NIHs, National Centre for Complementary and Integrative Health has awarded a five-year U24 grant of ~$5 million to create a Sickle Cell Disease Pain Analgesia and Integrative Network (SCDPAIN), an innovative, dynamic platform aimed at advancing research on pain mechanisms in sickle cell disease (SCD). Pain in SCD is unique due to its unpredictable and recurrent episodes of acute pain, in addition to chronic pain affecting the majority of individuals with SCD. In the United States, SCD primarily impacts African Americans and some Latino Americans.

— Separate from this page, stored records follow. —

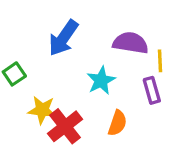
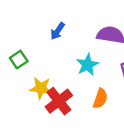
blue arrow: (63, 38) -> (58, 31), size x0.6

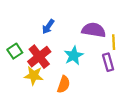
orange semicircle: (100, 98) -> (64, 84), moved
red cross: (59, 101) -> (39, 57), moved

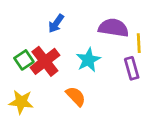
green square: (15, 51) -> (24, 60), moved
yellow star: (34, 76) -> (21, 102), moved
orange semicircle: (64, 84) -> (76, 96), turned -63

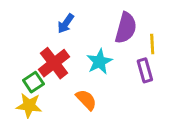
purple semicircle: (113, 28) -> (126, 28), turned 96
green square: (24, 60) -> (33, 82), moved

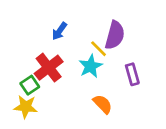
yellow line: (152, 44) -> (99, 49), moved, turned -42
orange semicircle: (86, 100) -> (103, 104), moved

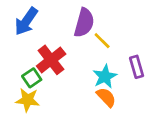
blue arrow: (59, 31) -> (26, 21), moved, size x1.5
purple semicircle: (115, 35) -> (84, 23), moved
cyan star: (90, 66) -> (105, 76), moved

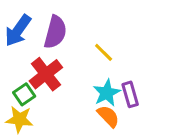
purple semicircle: (84, 23) -> (55, 32), moved
purple rectangle: (137, 67) -> (130, 94), moved

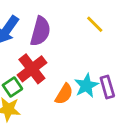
yellow line: (104, 52) -> (95, 24), moved
orange semicircle: (108, 116) -> (64, 94), moved, turned 75

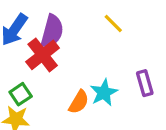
red cross: (32, 69) -> (43, 55), moved
purple rectangle: (107, 87) -> (145, 83), moved

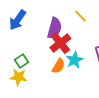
purple semicircle: (52, 31) -> (54, 28), moved
red cross: (43, 55) -> (60, 43), moved

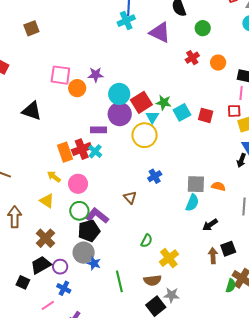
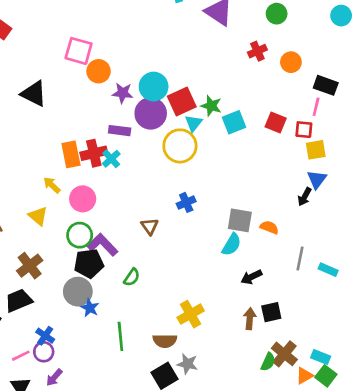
purple star: (96, 75) -> (123, 93), moved
red square: (206, 115) -> (276, 123), moved
green semicircle: (147, 241) -> (132, 277), moved
purple circle: (60, 267) -> (44, 352), moved

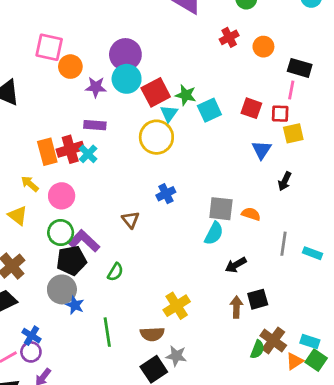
purple circle: (151, 113) -> (125, 54), moved
blue triangle: (317, 179) -> (262, 150), moved

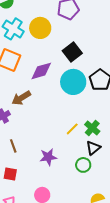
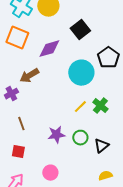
cyan circle: (73, 82) -> (81, 73), moved
black triangle: (93, 148) -> (101, 146), moved
green circle: (83, 165) -> (80, 138), moved

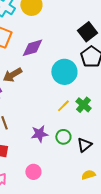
black square: (80, 30) -> (87, 32), moved

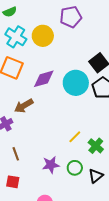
cyan circle: (64, 72) -> (76, 83), moved
green cross: (83, 105) -> (96, 146), moved

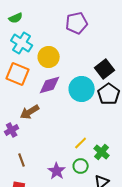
yellow circle: (43, 36) -> (49, 57), moved
purple star: (51, 165) -> (57, 171), turned -30
green circle: (75, 168) -> (81, 166), moved

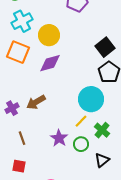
cyan cross: (22, 43) -> (22, 21), turned 30
cyan circle: (82, 89) -> (91, 99), moved
brown arrow: (30, 112) -> (36, 102), moved
purple star: (57, 171) -> (59, 138), moved

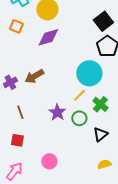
orange square: (18, 52) -> (16, 26), size x0.6

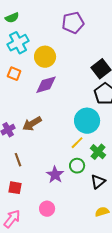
purple star: (57, 112) -> (55, 175), moved

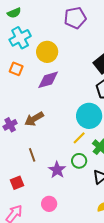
brown line: (18, 160) -> (32, 155), moved
red square: (15, 188) -> (17, 183), turned -32

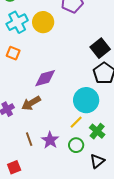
yellow circle: (47, 52) -> (43, 22), moved
purple diamond: (48, 80) -> (45, 78), moved
purple star: (57, 170) -> (50, 140), moved

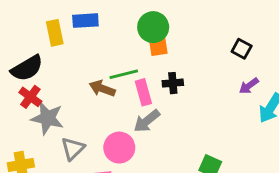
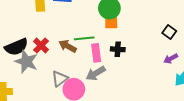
black semicircle: (27, 68) -> (16, 47), moved
red cross: (30, 97) -> (41, 46), moved
gray triangle: (73, 149) -> (60, 79), moved

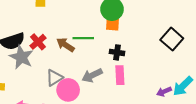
black square: (169, 32) -> (172, 39), size x1.5
pink rectangle: (96, 53) -> (120, 75), moved
purple arrow: (171, 59) -> (164, 92), moved

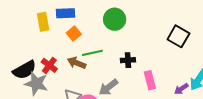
orange square: (113, 24) -> (74, 34), moved, turned -32
pink rectangle: (120, 75) -> (150, 80), moved

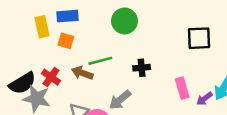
orange square: (74, 34) -> (66, 41), moved, turned -32
black square: (178, 36) -> (199, 38), turned -30
pink rectangle: (150, 80) -> (182, 88), moved

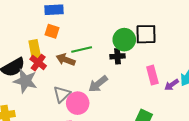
green circle: (124, 21) -> (124, 40), moved
yellow rectangle: (42, 27) -> (35, 49), moved
black square: (199, 38) -> (146, 34), moved

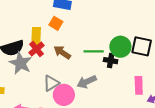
green line: (82, 49) -> (94, 51), moved

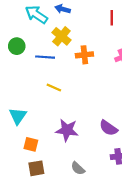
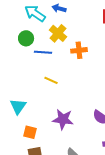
green circle: (17, 46) -> (26, 38), moved

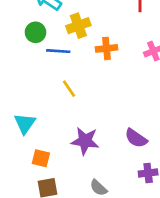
yellow cross: (58, 33) -> (78, 26), turned 30
yellow line: (51, 80) -> (69, 89), turned 32

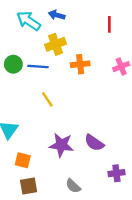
green circle: (35, 32) -> (13, 64), moved
purple semicircle: (136, 138) -> (94, 143), moved

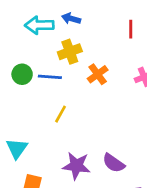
cyan arrow: (29, 21) -> (39, 25), turned -35
orange cross: (80, 64) -> (98, 74), turned -30
yellow line: (47, 99) -> (61, 114), turned 63

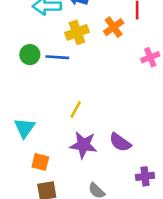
orange cross: (98, 74) -> (114, 27), moved
yellow line: (61, 114) -> (76, 110), moved

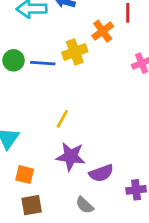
yellow cross: (77, 32) -> (75, 52), moved
purple semicircle: (120, 142) -> (101, 173), moved, turned -55

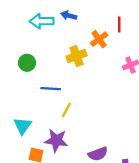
blue line: (43, 63) -> (51, 89), moved
purple star: (71, 156) -> (56, 140), moved

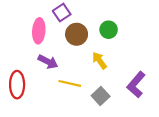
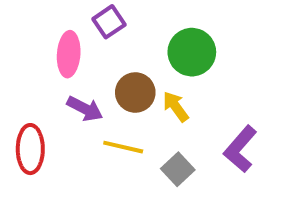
green circle: (109, 30) -> (192, 52), size x1.5
brown circle: (77, 34) -> (135, 93), moved

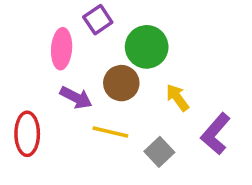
green circle: (192, 52) -> (147, 47), moved
yellow arrow: (176, 107) -> (177, 98), moved

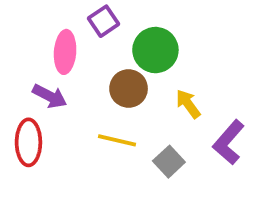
purple arrow: (76, 98) -> (50, 96), moved

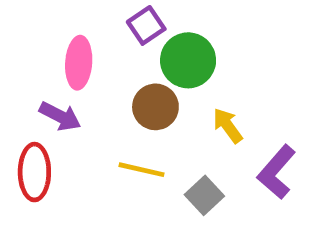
purple square: (104, 21) -> (146, 25), moved

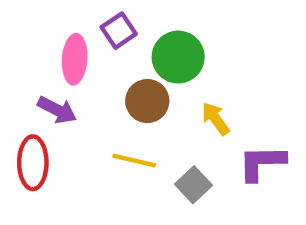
purple square: (146, 25) -> (119, 31), moved
purple L-shape: (276, 172) -> (262, 163), turned 48

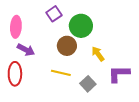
pink ellipse: (75, 59) -> (16, 27), moved

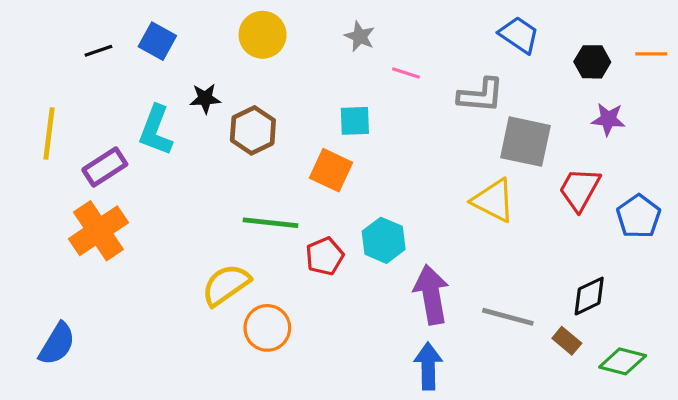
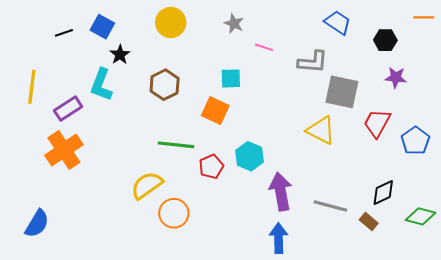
orange line: (651, 54) -> (424, 17), moved
black star: (205, 98) -> (120, 55), moved, turned -30
green diamond: (623, 361) -> (421, 216), moved

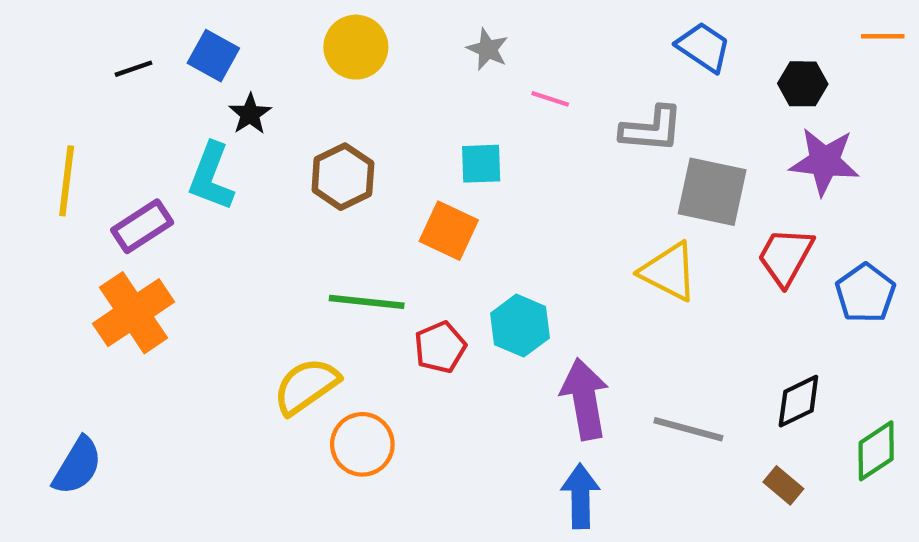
purple star: (396, 77) -> (824, 162), size x1.5
green diamond: (421, 216) -> (876, 451), turned -48
brown rectangle: (369, 222) -> (783, 485), moved

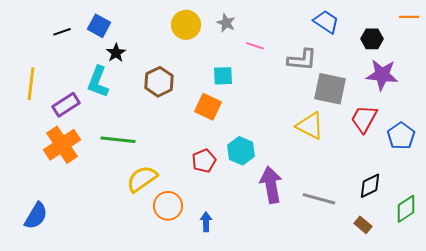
yellow circle: (356, 47) -> (186, 25), moved
green line: (367, 302) -> (118, 140), moved
blue arrow: (580, 496) -> (206, 222), moved, size x0.7

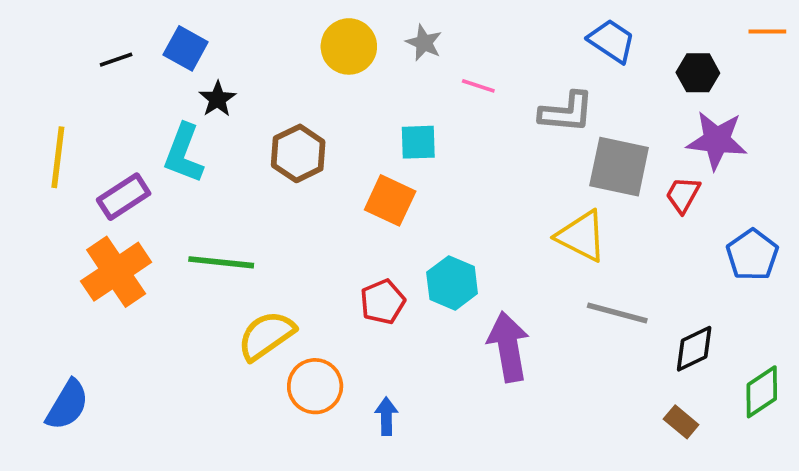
red trapezoid: (364, 119) -> (683, 195), moved, size x0.7
gray line: (319, 199) -> (617, 313), moved

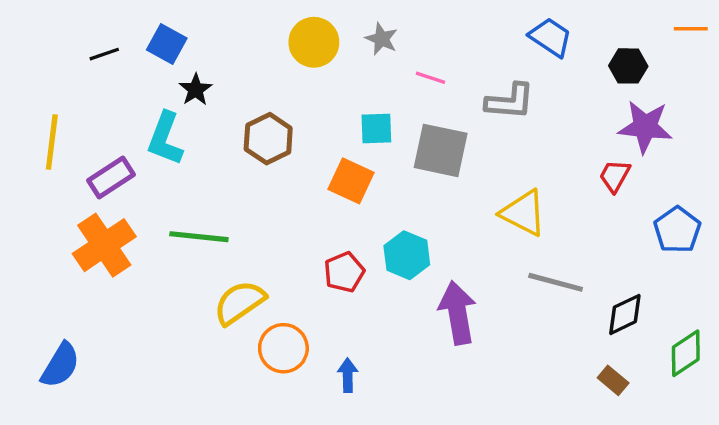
gray square: (619, 167) -> (441, 150), moved

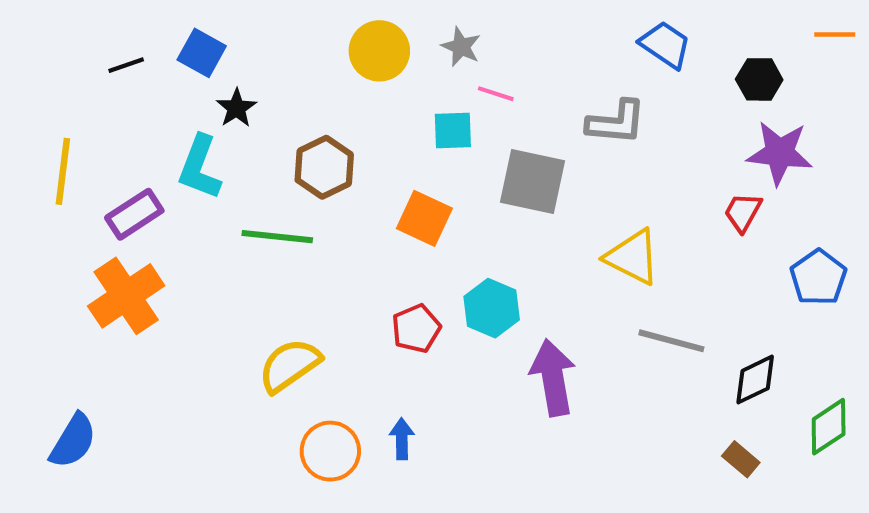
pink line: (430, 78) -> (496, 94), moved
cyan square: (376, 128) -> (453, 130), moved
green line: (199, 237) -> (277, 237), moved
orange circle: (283, 348) -> (330, 451), moved
blue arrow: (348, 375) -> (402, 439), moved

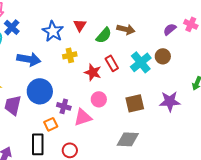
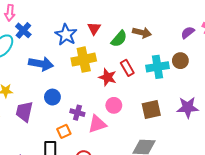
yellow cross: (70, 55) -> (84, 60), size x1.6
cyan cross: (141, 62) -> (157, 67), turned 30
blue circle: (40, 91) -> (52, 97), size x0.6

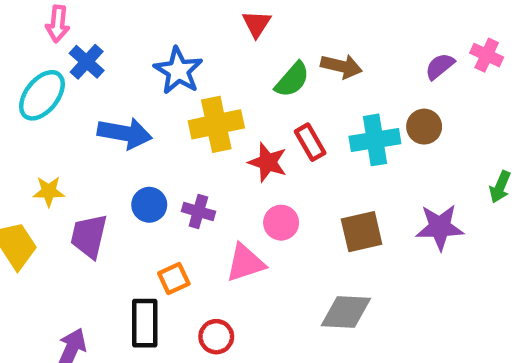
red triangle: (94, 28) -> (257, 24), moved
purple cross: (77, 113) -> (198, 211), moved

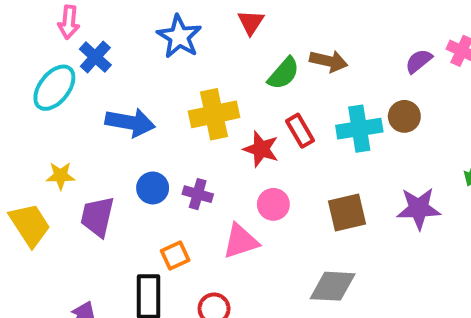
blue star: (178, 71) -> (179, 37), moved

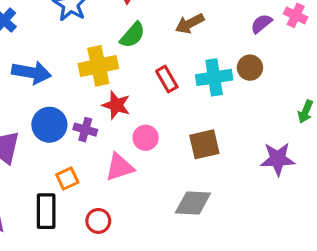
brown arrow: (329, 61) -> (190, 24), turned 140
green semicircle: (284, 73) -> (133, 35), moved
red star: (261, 149) -> (116, 105), moved
blue circle: (153, 188) -> (49, 125), size x1.4
purple star: (419, 208) -> (278, 159), moved

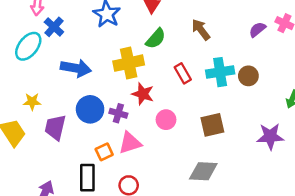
brown arrow: (190, 24) -> (201, 30), turned 80
brown circle: (250, 68) -> (248, 76), moved
pink triangle: (120, 167) -> (130, 143), moved

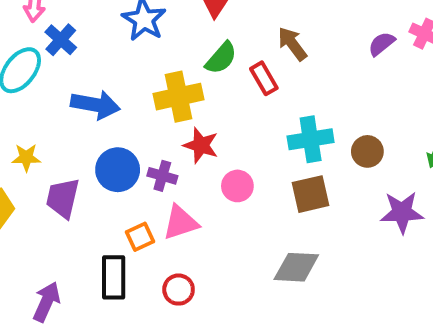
cyan cross: (220, 72) -> (311, 139), moved
red rectangle: (183, 73) -> (264, 78), moved
brown circle: (248, 76) -> (367, 151), moved

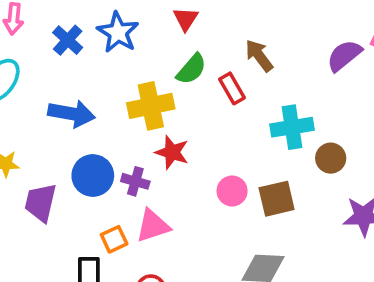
blue cross: (61, 40) -> (68, 40), moved
purple semicircle: (382, 44) -> (344, 56), size x1.4
cyan cross: (311, 139) -> (292, 127), moved
pink circle: (237, 186) -> (232, 191), moved

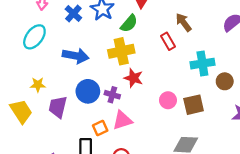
green semicircle: (191, 69) -> (129, 23), moved

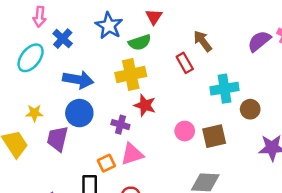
blue cross: (73, 13) -> (63, 39), moved
green semicircle: (129, 23) -> (140, 42), turned 30
blue circle: (88, 91) -> (79, 113), moved

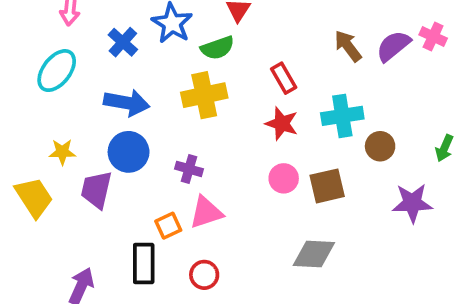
blue cross: (63, 39) -> (123, 42), moved
brown arrow: (203, 41) -> (348, 46), moved
red star: (145, 105) -> (282, 124), moved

This nationwide network (with global outreach) will profoundly influence the science of sickle cell pain through cutting-edge technological advancements and three major goals:
1) “Science without borders”
2) “Promoting the future”
3) “Hub to health.”
To achieve these goals, it will:
1) Build multidisciplinary research capacity to meet critical unmet needs of SCD pain
2) Incentivize novel initiatives through pilot funds
3) Catalyze the next generation of scientists to accelerate SCD pain research
4) Promote diversity and equity through SCDPAIN.
This multi-PI U24 grant is led by Principal Investigator Kalpna Gupta, PhD, Professor of Medicine at the School of Medicine; Susan Samueli Scholar at the Susan Samueli Integrative Health Institute (SSIHI); and Professor at the School of Pharmacy at UCI. Gupta is a member of CNCM, with collaborative advancement for neural circuit mapping provided by Dr. Xiangmin Xu. Dr. Richard Harris from SSIHI, UCI, is a co-investigator on this grant.